Gov’t to reduce foreign borrowings to minimize exchange rate risk – Recto
Paulo Gaborni December 19, 2024 at 04:12 PM
MANILA, Philippines – The Philippine government plans to reduce its reliance on foreign borrowings to minimize exposure to foreign exchange risks, according to Department of Finance (DOF) Secretary Ralph Recto.
In a recent press briefing, Recto explained that while the government is considering various bond issuances—including Euro, Yen, Sukuk (Islamic bonds), and Dollar-denominated bonds—the priority is to reduce foreign debt. He outlined a plan to decrease foreign borrowings to no more than 10 percent of the total borrowing mix over the medium term.
“We’re considering all of them, but we want to limit our foreign borrowings. We aim to reduce this, so for next year, the borrowing mix will likely be 75-25. We might even shift to 80-20,” Recto stated.
The government’s gross borrowings for 2024 are expected to reach PHP2.570 trillion, slightly decreasing to PHP2.55 trillion in 2025. This year, the financing mix is split between 75 percent domestic and 25 percent foreign borrowings. From 2025 to 2028, the government plans to shift toward a higher proportion of domestic borrowing, targeting an 80-20 ratio.
“We aim to reduce this to a 90-10 ratio. Not immediately, but over the medium term. It could take longer than 2028, but we’re setting the plan in motion,” Recto said. He emphasized the government’s goal of progressively reducing foreign exchange risks by increasing the share of domestic borrowing.
Recto also noted that while the 90-10 borrowing mix may be implemented by the next administration, the plan is already underway, laying the groundwork for the future.
Bond Issuances
On the subject of bond issuances, Recto said the government is exploring the possibility of issuing Euro and Dollar-denominated bonds in the first half of 2025. The Bureau of the Treasury (BTr) is also considering including Sukuk (Islamic bonds) and Yen-denominated bonds in its financing strategy next year.
“There is demand, especially from the Middle East. If investors are willing to finance government operations, we should take advantage of that,” Recto said, referring to the Sukuk bonds that raised USD1 billion for the Philippine government last year.

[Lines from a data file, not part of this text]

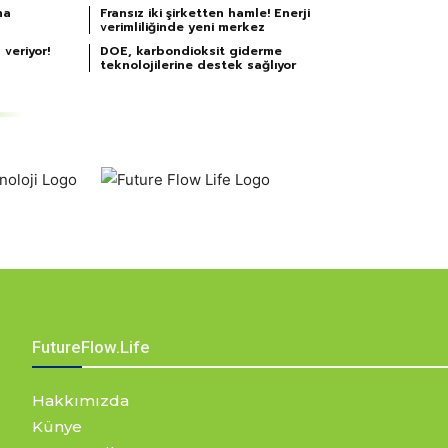
na
Fransız iki şirketten hamle! Enerji
verimliliğinde yeni merkez
 veriyor!
DOE, karbondioksit giderme
teknolojilerine destek sağlıyor
FutureFlow.Life
Hakkımızda
Künye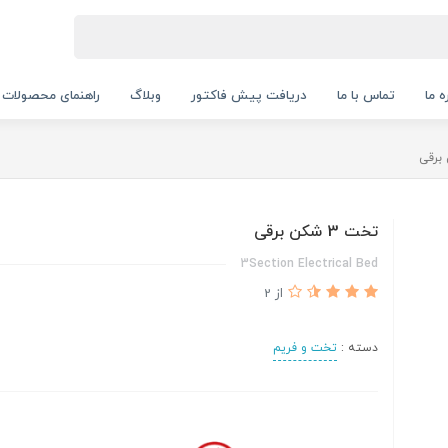
ه ما
تماس با ما
دریافت پیش فاکتور
وبلاگ
راهنمای محصولات
تخت 3 شکن برقی
3Section Electrical Bed
از 2
دسته :
تخت و فریم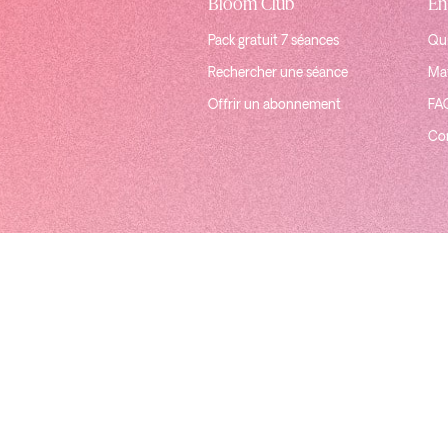
Bloom Club
En
Pack gratuit 7 séances
Qui
Rechercher une séance
Mat
Offrir un abonnement
FA
Co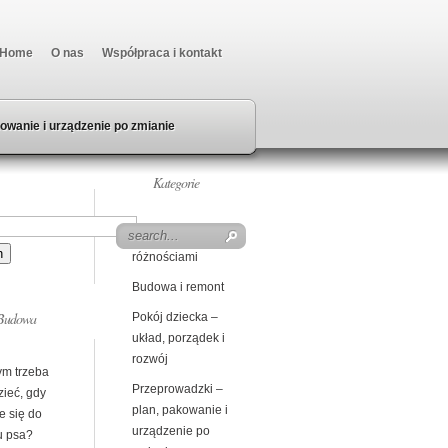
Home
O nas
Współpraca i kontakt
owanie i urządzenie po zmianie
Kategorie
Beczka z
różnościami
Budowa i remont
Budowa
Pokój dziecka –
układ, porządek i
rozwój
ym trzeba
Przeprowadzki –
zieć, gdy
plan, pakowanie i
e się do
urządzenie po
 psa?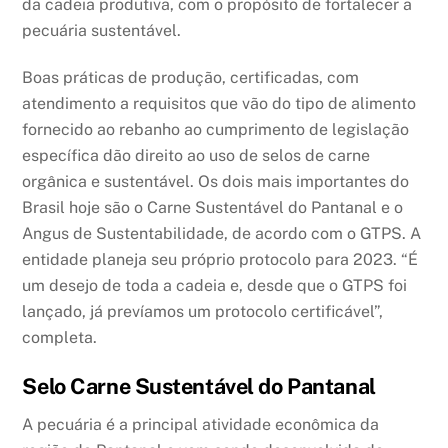
da cadeia produtiva, com o propósito de fortalecer a
pecuária sustentável.
Boas práticas de produção, certificadas, com
atendimento a requisitos que vão do tipo de alimento
fornecido ao rebanho ao cumprimento de legislação
específica dão direito ao uso de selos de carne
orgânica e sustentável. Os dois mais importantes do
Brasil hoje são o Carne Sustentável do Pantanal e o
Angus de Sustentabilidade, de acordo com o GTPS. A
entidade planeja seu próprio protocolo para 2023. “É
um desejo de toda a cadeia e, desde que o GTPS foi
lançado, já prevíamos um protocolo certificável”,
completa.
Selo Carne Sustentável do Pantanal
A pecuária é a principal atividade econômica da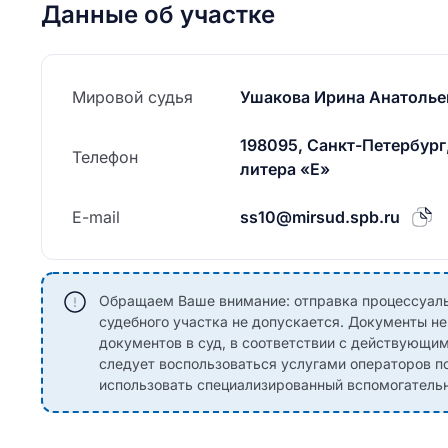
Данные об участке
Мировой судья
Ушакова Ирина Анатолье
198095, Санкт-Петербург,
Телефон
литера «Е»
E-mail
ss10@mirsud.spb.ru
Обращаем Ваше внимание: отправка процессуаль
судебного участка не допускается. Документы н
документов в суд, в соответствии с действующи
следует воспользоваться услугами операторов по
использовать специализированный вспомогательны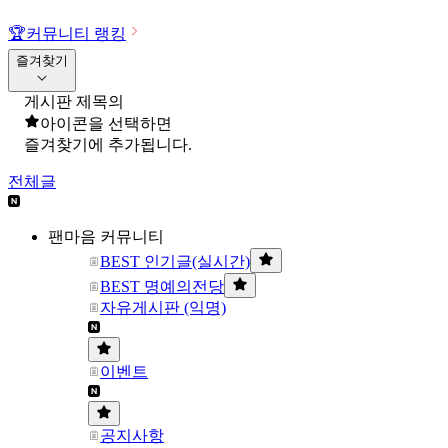
🏆
커뮤니티 랭킹
즐겨찾기
게시판 제목의
아이콘을 선택하면
즐겨찾기에 추가됩니다.
전체글
팬마음 커뮤니티
BEST 인기글(실시간)
BEST 명예의전당
자유게시판 (익명)
이벤트
공지사항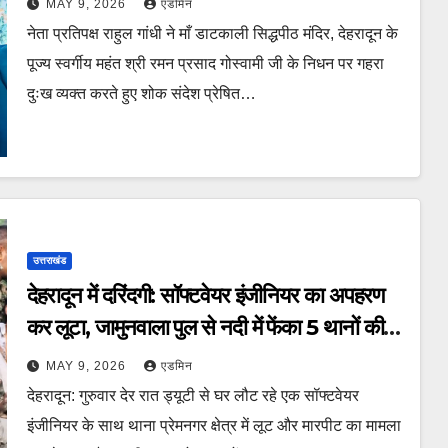
MAY 9, 2026
एडमिन
नेता प्रतिपक्ष राहुल गांधी ने माँ डाटकाली सिद्धपीठ मंदिर, देहरादून के
पूज्य स्वर्गीय महंत श्री रमन प्रसाद गोस्वामी जी के निधन पर गहरा
दुःख व्यक्त करते हुए शोक संदेश प्रेषित…
उत्तराखंड
देहरादून में दरिंदगी: सॉफ्टवेयर इंजीनियर का अपहरण
कर लूटा, जामुनवाला पुल से नदी में फेंका 5 थानों की
पुलिस बेखबर
MAY 9, 2026
एडमिन
देहरादून: गुरुवार देर रात ड्यूटी से घर लौट रहे एक सॉफ्टवेयर
इंजीनियर के साथ थाना प्रेमनगर क्षेत्र में लूट और मारपीट का मामला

Regarding Yen-denominated bonds, Recto highlighted that the depreciation of the Japanese yen could work in the Philippines’ favor. “The yen is depreciating, so this is an opportune time for us to borrow. But more importantly, we want to raise the Philippines’ profile with Japanese investors,” he added.
By exploring diverse sources of financing, the government aims to strengthen its borrowing capacity, reduce dependence on foreign exchange fluctuations, and maintain access to international markets.